In den letzten Kriegsmonaten stieg die
Zahl der in den Zellen untergebrachten Häftlinge weiter an.
Die miserablen hygienischen Bedingungen, schlechte
Ernährung,
die unerträgliche Enge und das Ungeziefer förderten die
Entstehung von Seuchen. Mitte April 1945 stellten
die Ärzte
im Krankenrevier fest, daß viele Häftlinge an Fieber
und Mattigkeit litten und begannen, diese erst
mal in den Zellen der „Grube Richard-Arbeiter“ festgestellte
Krankheit als Grippe zu behandeln. Als die Zahl
der Kranken vor allem auf dem IV. Hof immer stärker anstieg,
forderten die Ärzte
eine Blutuntersuchung, um eine genaue Diagnose
stellen zu können.
Dies jedoch lehnte Kommandant Jöckl ab, die Erkrankten blieben
weiter in ihren Zellen liegen.
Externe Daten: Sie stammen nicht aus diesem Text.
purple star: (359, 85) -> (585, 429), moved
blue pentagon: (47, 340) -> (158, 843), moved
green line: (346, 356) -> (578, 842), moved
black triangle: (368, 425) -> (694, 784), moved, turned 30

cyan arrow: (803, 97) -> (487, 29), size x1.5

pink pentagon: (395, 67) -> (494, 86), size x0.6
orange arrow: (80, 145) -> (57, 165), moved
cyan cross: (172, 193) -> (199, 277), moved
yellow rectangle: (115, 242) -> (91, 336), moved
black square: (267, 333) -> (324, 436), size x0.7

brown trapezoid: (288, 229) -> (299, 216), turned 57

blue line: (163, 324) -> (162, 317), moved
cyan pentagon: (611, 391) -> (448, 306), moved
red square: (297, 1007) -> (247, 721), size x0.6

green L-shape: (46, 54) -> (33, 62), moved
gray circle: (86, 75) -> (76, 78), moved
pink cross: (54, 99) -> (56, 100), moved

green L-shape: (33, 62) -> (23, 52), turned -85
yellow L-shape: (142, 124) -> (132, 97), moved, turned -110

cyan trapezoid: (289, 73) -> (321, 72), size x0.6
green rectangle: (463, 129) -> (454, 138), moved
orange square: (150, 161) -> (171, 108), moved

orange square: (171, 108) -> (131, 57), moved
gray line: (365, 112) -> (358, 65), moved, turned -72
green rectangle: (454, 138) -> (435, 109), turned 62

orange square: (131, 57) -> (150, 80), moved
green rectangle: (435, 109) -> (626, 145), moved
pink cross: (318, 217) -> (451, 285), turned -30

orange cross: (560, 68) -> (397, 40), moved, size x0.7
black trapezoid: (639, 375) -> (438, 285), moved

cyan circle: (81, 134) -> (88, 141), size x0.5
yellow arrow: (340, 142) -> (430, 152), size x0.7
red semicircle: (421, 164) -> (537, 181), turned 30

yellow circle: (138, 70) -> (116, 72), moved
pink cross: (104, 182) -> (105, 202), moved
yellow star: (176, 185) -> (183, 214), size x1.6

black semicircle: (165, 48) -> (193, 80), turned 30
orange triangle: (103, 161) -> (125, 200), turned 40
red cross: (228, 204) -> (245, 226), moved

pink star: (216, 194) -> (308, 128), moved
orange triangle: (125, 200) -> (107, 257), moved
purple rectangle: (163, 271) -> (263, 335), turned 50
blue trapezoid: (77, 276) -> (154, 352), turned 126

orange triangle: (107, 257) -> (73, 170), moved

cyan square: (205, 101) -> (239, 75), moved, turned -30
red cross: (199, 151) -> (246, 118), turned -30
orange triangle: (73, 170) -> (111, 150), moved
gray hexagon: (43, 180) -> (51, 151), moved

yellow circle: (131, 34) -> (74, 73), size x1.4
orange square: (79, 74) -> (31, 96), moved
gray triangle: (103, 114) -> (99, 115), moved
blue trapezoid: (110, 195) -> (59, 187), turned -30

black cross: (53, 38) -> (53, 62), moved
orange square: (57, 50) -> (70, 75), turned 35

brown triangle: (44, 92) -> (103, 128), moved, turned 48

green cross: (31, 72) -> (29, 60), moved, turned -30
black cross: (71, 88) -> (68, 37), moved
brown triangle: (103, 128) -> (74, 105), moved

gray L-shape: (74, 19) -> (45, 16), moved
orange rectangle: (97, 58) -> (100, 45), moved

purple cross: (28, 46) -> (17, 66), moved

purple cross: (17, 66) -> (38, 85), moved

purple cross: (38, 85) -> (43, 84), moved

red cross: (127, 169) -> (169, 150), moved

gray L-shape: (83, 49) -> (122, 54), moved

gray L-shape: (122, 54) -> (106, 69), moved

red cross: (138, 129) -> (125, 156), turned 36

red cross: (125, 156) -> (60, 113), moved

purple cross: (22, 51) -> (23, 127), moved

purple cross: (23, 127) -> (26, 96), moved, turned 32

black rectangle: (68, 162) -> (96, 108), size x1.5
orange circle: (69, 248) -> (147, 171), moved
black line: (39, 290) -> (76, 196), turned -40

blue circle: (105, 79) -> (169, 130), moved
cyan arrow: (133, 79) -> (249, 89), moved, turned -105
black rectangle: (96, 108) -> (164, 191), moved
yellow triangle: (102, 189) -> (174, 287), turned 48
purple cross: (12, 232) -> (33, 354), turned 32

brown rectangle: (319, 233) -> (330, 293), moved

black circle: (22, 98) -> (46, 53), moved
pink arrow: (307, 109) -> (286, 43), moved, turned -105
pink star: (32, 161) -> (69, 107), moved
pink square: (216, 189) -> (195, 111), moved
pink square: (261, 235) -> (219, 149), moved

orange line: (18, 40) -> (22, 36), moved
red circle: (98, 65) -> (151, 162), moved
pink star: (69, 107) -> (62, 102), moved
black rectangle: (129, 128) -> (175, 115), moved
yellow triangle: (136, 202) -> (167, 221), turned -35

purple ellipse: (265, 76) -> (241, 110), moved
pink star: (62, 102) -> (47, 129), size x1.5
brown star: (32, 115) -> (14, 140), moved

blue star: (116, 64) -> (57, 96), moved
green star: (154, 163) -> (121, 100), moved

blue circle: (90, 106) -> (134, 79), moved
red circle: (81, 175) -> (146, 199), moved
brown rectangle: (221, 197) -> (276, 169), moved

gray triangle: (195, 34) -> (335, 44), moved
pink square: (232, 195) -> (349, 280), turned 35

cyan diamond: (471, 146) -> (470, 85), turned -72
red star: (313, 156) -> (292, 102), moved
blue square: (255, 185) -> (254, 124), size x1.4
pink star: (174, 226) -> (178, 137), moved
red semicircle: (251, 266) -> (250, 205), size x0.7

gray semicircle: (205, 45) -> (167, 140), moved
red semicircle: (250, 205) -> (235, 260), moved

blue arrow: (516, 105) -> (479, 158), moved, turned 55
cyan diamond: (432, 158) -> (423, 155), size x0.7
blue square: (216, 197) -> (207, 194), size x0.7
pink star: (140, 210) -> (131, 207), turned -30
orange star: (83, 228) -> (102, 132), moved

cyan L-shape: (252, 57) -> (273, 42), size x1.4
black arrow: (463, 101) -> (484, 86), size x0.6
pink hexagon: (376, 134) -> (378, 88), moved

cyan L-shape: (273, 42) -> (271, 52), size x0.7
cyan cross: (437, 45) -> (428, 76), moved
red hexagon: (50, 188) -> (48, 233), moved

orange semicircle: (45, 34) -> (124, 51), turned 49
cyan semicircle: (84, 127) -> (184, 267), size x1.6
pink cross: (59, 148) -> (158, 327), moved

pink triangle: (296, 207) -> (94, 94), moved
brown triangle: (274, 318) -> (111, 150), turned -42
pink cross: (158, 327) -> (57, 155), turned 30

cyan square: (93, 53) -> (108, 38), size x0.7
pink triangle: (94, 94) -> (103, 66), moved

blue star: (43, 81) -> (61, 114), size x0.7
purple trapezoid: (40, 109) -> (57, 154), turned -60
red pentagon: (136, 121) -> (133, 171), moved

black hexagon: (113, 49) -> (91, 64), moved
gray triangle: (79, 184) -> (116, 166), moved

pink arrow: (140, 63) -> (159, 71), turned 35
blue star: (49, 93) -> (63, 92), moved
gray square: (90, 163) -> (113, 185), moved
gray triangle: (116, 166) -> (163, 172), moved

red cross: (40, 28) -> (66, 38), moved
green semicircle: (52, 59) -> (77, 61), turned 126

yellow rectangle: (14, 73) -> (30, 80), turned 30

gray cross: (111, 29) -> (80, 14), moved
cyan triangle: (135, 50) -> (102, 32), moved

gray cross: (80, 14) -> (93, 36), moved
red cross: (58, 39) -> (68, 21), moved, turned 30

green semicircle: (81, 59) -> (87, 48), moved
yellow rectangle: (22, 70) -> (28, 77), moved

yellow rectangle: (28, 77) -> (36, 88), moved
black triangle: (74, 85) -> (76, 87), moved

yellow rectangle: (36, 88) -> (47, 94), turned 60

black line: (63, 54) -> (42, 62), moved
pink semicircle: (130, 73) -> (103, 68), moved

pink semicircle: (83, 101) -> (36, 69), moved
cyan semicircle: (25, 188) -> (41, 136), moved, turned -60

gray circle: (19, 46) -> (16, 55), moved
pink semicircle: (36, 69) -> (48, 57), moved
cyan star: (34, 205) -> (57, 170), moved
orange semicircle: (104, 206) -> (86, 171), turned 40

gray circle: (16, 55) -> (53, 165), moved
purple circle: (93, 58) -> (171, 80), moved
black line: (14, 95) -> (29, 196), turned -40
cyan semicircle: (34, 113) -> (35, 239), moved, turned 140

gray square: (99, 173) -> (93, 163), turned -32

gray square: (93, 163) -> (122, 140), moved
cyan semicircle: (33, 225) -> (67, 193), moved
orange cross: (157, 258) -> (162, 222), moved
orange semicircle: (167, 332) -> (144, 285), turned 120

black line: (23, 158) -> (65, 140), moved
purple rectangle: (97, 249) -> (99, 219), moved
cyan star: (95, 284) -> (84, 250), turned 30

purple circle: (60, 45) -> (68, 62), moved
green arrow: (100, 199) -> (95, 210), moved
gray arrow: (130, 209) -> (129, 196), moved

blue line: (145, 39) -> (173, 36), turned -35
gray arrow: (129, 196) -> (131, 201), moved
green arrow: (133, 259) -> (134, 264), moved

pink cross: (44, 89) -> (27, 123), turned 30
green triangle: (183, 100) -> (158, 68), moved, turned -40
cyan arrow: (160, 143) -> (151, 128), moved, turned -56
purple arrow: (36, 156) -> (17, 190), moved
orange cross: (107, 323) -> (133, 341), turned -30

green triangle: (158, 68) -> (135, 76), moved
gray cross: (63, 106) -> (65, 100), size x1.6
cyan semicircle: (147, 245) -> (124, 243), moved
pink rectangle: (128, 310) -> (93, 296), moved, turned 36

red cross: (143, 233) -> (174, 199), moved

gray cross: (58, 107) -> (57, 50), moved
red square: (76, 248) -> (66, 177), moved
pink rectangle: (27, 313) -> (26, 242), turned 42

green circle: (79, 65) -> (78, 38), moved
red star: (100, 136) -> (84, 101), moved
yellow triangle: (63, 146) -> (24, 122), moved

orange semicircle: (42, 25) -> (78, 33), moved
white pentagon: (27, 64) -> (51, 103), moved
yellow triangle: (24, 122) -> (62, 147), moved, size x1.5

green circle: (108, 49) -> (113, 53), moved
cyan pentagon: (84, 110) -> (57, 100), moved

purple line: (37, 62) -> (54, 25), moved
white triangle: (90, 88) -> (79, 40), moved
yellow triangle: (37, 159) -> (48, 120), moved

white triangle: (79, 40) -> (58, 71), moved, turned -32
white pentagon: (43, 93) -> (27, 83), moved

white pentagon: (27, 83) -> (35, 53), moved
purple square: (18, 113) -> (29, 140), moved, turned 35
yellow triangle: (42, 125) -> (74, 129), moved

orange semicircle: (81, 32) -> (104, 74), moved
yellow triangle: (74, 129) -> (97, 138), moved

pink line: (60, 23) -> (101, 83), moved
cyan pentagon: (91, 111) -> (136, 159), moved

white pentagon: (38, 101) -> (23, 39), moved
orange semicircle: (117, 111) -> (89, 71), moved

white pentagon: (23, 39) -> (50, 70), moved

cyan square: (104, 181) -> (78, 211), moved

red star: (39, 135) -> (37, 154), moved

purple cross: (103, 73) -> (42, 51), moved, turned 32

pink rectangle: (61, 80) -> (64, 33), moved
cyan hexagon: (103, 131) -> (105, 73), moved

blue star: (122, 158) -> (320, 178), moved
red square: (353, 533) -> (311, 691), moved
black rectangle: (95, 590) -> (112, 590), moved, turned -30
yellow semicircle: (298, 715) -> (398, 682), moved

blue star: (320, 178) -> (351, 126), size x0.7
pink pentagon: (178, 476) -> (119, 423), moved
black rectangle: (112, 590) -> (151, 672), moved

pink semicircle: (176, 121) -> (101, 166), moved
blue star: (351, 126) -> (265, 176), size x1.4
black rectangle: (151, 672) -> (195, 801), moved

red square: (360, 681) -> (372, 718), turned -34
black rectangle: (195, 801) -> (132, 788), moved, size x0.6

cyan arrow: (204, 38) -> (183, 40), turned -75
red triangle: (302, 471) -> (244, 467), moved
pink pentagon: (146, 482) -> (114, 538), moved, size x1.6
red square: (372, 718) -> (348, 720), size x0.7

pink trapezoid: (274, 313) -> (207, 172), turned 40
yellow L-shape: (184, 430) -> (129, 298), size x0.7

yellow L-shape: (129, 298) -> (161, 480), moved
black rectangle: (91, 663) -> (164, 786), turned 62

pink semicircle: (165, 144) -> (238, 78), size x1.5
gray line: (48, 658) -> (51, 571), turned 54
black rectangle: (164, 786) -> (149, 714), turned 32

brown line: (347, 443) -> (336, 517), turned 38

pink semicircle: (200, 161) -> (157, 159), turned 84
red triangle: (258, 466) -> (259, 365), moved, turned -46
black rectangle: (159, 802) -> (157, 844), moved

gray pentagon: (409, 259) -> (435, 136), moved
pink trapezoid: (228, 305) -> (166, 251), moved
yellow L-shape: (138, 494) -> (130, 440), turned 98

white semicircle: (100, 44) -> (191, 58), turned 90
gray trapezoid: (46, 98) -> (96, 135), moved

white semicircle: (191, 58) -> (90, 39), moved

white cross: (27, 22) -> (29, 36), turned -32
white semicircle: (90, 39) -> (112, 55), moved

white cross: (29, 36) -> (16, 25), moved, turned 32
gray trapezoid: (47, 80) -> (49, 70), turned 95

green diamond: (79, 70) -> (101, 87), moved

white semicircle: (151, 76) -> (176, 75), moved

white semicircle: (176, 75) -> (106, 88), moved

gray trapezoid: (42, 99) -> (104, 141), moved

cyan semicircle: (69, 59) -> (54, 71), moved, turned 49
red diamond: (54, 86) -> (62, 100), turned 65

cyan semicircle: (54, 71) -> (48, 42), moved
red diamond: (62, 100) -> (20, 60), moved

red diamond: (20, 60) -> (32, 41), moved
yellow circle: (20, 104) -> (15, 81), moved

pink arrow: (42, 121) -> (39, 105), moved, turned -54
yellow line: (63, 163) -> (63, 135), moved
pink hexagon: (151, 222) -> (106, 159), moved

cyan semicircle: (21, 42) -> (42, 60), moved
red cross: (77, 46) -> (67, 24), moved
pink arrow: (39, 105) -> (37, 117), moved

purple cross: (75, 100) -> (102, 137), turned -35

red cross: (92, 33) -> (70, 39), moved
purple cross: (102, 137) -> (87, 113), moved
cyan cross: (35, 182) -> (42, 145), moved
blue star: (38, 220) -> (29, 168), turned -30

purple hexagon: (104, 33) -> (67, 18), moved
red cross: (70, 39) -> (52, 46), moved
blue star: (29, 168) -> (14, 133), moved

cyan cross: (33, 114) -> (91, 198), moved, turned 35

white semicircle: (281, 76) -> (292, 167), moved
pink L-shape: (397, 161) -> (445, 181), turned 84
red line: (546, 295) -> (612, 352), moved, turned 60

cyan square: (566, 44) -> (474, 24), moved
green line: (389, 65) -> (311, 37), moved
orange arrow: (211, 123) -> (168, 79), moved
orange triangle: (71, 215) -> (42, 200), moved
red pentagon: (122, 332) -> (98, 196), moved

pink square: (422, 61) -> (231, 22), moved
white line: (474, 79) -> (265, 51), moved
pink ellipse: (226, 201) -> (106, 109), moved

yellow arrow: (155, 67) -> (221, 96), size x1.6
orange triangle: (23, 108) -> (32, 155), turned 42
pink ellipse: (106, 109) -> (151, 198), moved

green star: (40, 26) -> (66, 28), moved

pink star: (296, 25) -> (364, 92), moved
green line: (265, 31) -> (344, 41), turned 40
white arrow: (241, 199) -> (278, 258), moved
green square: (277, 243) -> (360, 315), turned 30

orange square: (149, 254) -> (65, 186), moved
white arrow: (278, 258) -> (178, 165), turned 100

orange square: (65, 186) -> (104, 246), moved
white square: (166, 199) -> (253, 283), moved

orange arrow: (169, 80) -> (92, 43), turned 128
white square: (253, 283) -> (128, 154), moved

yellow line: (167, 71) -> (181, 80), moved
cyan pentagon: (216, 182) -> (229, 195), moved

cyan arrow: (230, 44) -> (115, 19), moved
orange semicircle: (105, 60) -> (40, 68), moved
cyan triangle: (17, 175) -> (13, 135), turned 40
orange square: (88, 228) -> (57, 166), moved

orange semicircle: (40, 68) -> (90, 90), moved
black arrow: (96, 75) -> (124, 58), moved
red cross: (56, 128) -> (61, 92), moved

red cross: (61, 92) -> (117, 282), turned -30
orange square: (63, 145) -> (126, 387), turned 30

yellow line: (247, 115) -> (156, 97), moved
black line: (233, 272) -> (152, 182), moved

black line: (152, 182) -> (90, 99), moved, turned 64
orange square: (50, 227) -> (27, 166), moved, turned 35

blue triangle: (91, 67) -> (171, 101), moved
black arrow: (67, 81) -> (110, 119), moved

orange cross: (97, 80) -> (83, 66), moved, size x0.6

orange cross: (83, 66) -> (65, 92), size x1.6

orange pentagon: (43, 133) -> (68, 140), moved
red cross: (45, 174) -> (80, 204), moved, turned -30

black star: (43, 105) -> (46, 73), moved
Als der deutsche
Polizeiarzt Dr. Krönert dann heimlich Blutproben nahm und
sie über das
deutsche Gesundheitsamt in Ustí nad Laben an
das bakteriologische Institut der deutschen Universität in
Prag schickte und untersuchen ließ, stellte sich heraus,
daß es sich um Bauch- oder Flecktyphus handelte.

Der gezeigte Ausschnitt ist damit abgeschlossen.